A 23-year-old woman presented with a 2-month history of painless right inguinal swelling. Ultrasonography and contrast-enhanced CT demonstrated a non-communicating cystic lesion in the canal of Nuck, confirmed surgically as an encysted hydrocele adjacent to the round ligament. Histopathology corroborated a mesothelial-lined cyst. Open excision with high ligation was performed, achieving complete resolution without recurrence at 6 months.

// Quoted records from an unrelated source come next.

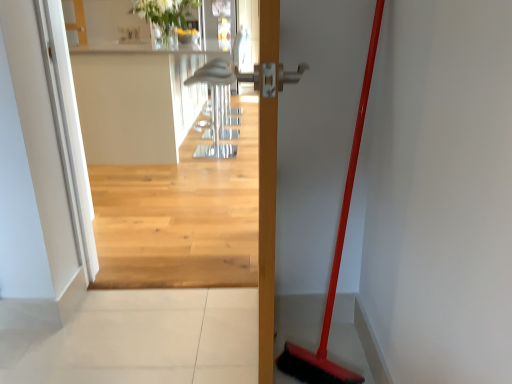 Question: Does white glossy vase at upper center lie in front of red plastic broom at right?

Choices:
 (A) no
 (B) yes

Answer: (A)

Question: Can you confirm if white glossy vase at upper center is thinner than red plastic broom at right?

Choices:
 (A) no
 (B) yes

Answer: (A)

Question: Does white glossy vase at upper center have a smaller size compared to red plastic broom at right?

Choices:
 (A) yes
 (B) no

Answer: (B)

Question: Can you see white glossy vase at upper center touching red plastic broom at right?

Choices:
 (A) yes
 (B) no

Answer: (B)

Question: Is white glossy vase at upper center bigger than red plastic broom at right?

Choices:
 (A) no
 (B) yes

Answer: (B)

Question: Can you confirm if white glossy vase at upper center is positioned to the left of red plastic broom at right?

Choices:
 (A) no
 (B) yes

Answer: (B)

Question: Considering the relative positions of red plastic broom at right and white glossy vase at upper center in the image provided, is red plastic broom at right behind white glossy vase at upper center?

Choices:
 (A) yes
 (B) no

Answer: (B)

Question: Is red plastic broom at right facing towards white glossy vase at upper center?

Choices:
 (A) no
 (B) yes

Answer: (A)

Question: Is white glossy vase at upper center at the back of red plastic broom at right?

Choices:
 (A) yes
 (B) no

Answer: (B)

Question: Is the position of red plastic broom at right less distant than that of white glossy vase at upper center?

Choices:
 (A) yes
 (B) no

Answer: (A)

Question: Would you say red plastic broom at right is outside white glossy vase at upper center?

Choices:
 (A) yes
 (B) no

Answer: (A)

Question: Is red plastic broom at right shorter than white glossy vase at upper center?

Choices:
 (A) no
 (B) yes

Answer: (A)

Question: From the image's perspective, is white glossy vase at upper center located above or below red plastic broom at right?

Choices:
 (A) below
 (B) above

Answer: (B) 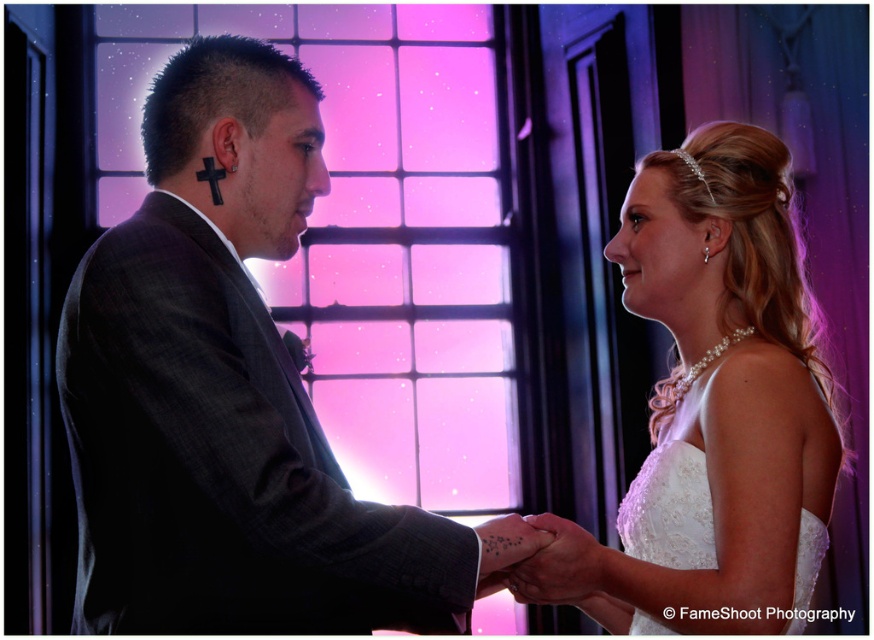 You are a photographer at a wedding. You need to position the matte black suit at left and the white lace wedding dress at right so that both are visible in the frame. Considering their heights, which subject should you adjust to ensure proper framing?

The matte black suit at left is taller than the white lace wedding dress at right. To ensure proper framing, you should adjust the camera angle or position to account for the height difference between the two subjects.

You are a photographer at the wedding. You need to adjust the lighting so that the white lace wedding dress at right and the matte black hand at center are both well lit. Which object should you focus on first to ensure proper exposure, considering their sizes?

The white lace wedding dress at right is taller than the matte black hand at center, so you should focus on the white lace wedding dress at right first to ensure proper exposure since it is larger and requires more light coverage.

You are a photographer at a wedding and need to capture the couple holding hands. The white lace dress at right and the matte black hand at center are in your frame. Based on their positions, which object is more to the right?

The white lace dress at right is positioned on the right side of the matte black hand at center, so the white lace dress at right is more to the right. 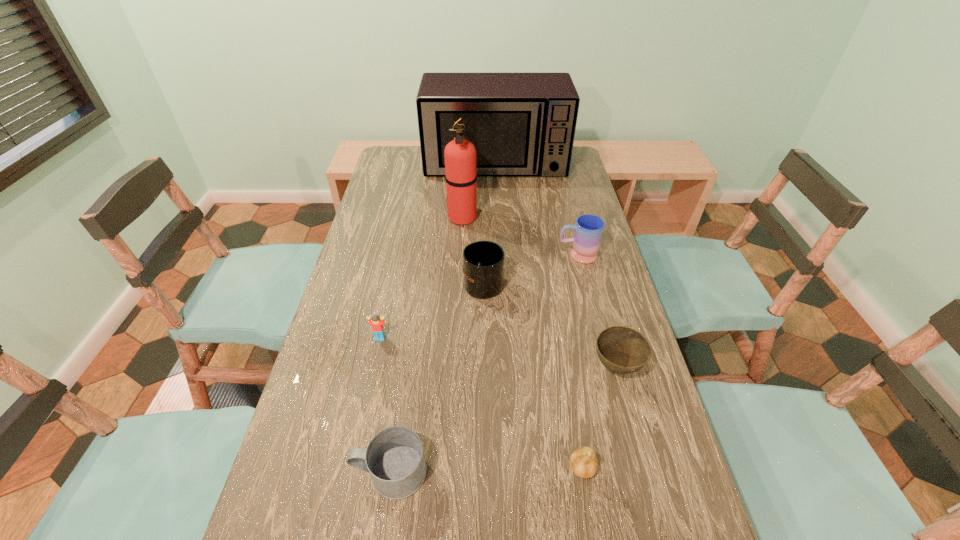 Find the location of a particular element. free location located 0.060m on the back of the pear is located at coordinates (575, 429).

Where is `vacant position located on the side of the shortest mug with the handle`? The image size is (960, 540). vacant position located on the side of the shortest mug with the handle is located at coordinates (294, 472).

Find the location of a particular element. Image resolution: width=960 pixels, height=540 pixels. free spot located on the side of the shortest mug with the handle is located at coordinates (279, 472).

The image size is (960, 540). Find the location of `vacant space situated 0.150m on the side of the shortest mug with the handle`. vacant space situated 0.150m on the side of the shortest mug with the handle is located at coordinates (279, 472).

Identify the location of free region located on the left of the bowl. (468, 368).

Locate an element on the screen. The image size is (960, 540). vacant space located on the face of the Lego is located at coordinates (346, 501).

Locate an element on the screen. object that is at the far edge is located at coordinates (522, 124).

This screenshot has width=960, height=540. In order to click on mug positioned at the left edge in this screenshot , I will do `click(394, 458)`.

In order to click on Lego positioned at the left edge in this screenshot , I will do `click(377, 325)`.

This screenshot has width=960, height=540. What are the coordinates of `microwave_oven located in the right edge section of the desktop` in the screenshot? It's located at (522, 124). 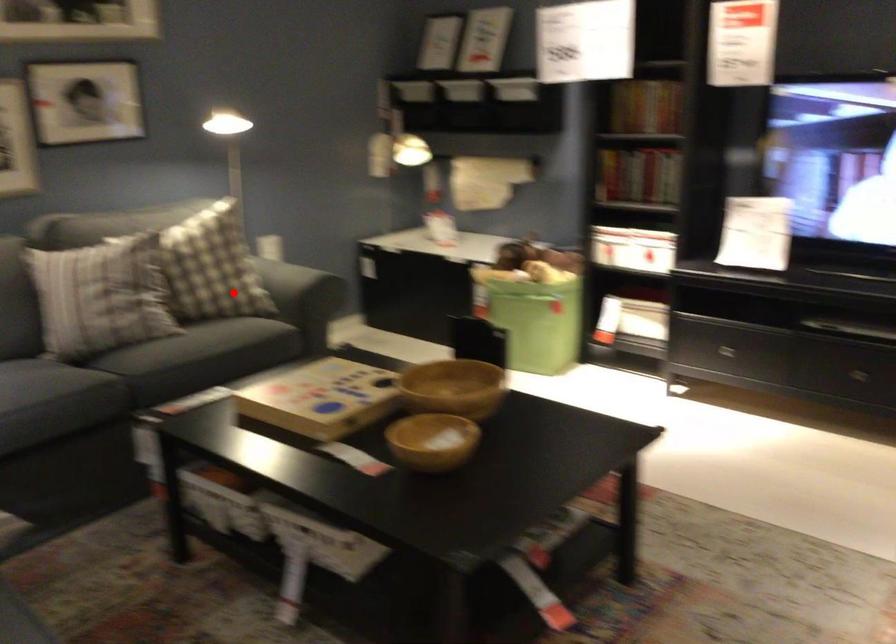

Hydrocele of the canal of Nuck (incidence: 0.76 % in young females of age < 12 years), presents as painless inguinal swelling. Embryologically, failed closure creates a cystic space, often encysted (non-communicating), mimicking spermatic cord hydroceles. Ultrasound identifies anechoic lesions; MRI/CT clarifies ambiguous cases. Though 33 % associate with hernias, this case lacked one, emphasizing diagnostic vigilance. Surgical excision with high ligation is definitive; laparoscopy, while advantageous, risks complications, favoring open approaches in non-communicating types.
Encysted canal of Nuck hydrocele, though rare in adults, should be considered in women with inguinal swelling. Diagnosis relies on ultrasonography and CT, and definitive treatment is achieved with open excision and high ligation.
努克管鞘膜积液是一种由鞘状突未完全闭锁引起的罕见发育异常,酷似男性精索鞘膜积液。其在成人中的表现仍未得到充分认识,常被误诊为腹股沟疝或囊肿。
一名23岁女性,有无痛性右侧腹股沟肿胀2个月病史。超声检查和增强CT显示努克管内有一个不与腹腔相通的囊性病变,手术证实为与圆韧带相邻的包囊性鞘膜积液。组织病理学证实为间皮内衬囊肿。进行了开放切除并高位结扎,6个月时完全消退且无复发。
努克管鞘膜积液(发病率:在12岁以下年轻女性中为0.76%)表现为无痛性腹股沟肿胀。从胚胎学角度来看,闭合失败会形成一个囊性腔隙,通常为包囊性(不与腹腔相通),类似于精索鞘膜积液。超声可识别无回声病变;MRI/CT可明确疑难病例。虽然33%的病例与疝有关,但该病例并无疝,强调了诊断时需保持警惕。手术切除并高位结扎是确定性治疗方法;腹腔镜手术虽有优势,但有并发症风险,对于不与腹腔相通型更倾向于开放手术方式。
包囊性努克管鞘膜积液在成人中虽罕见,但对于有腹股沟肿胀的女性应予以考虑。诊断依赖于超声检查和CT,确定性治疗通过开放切除和高位结扎实现。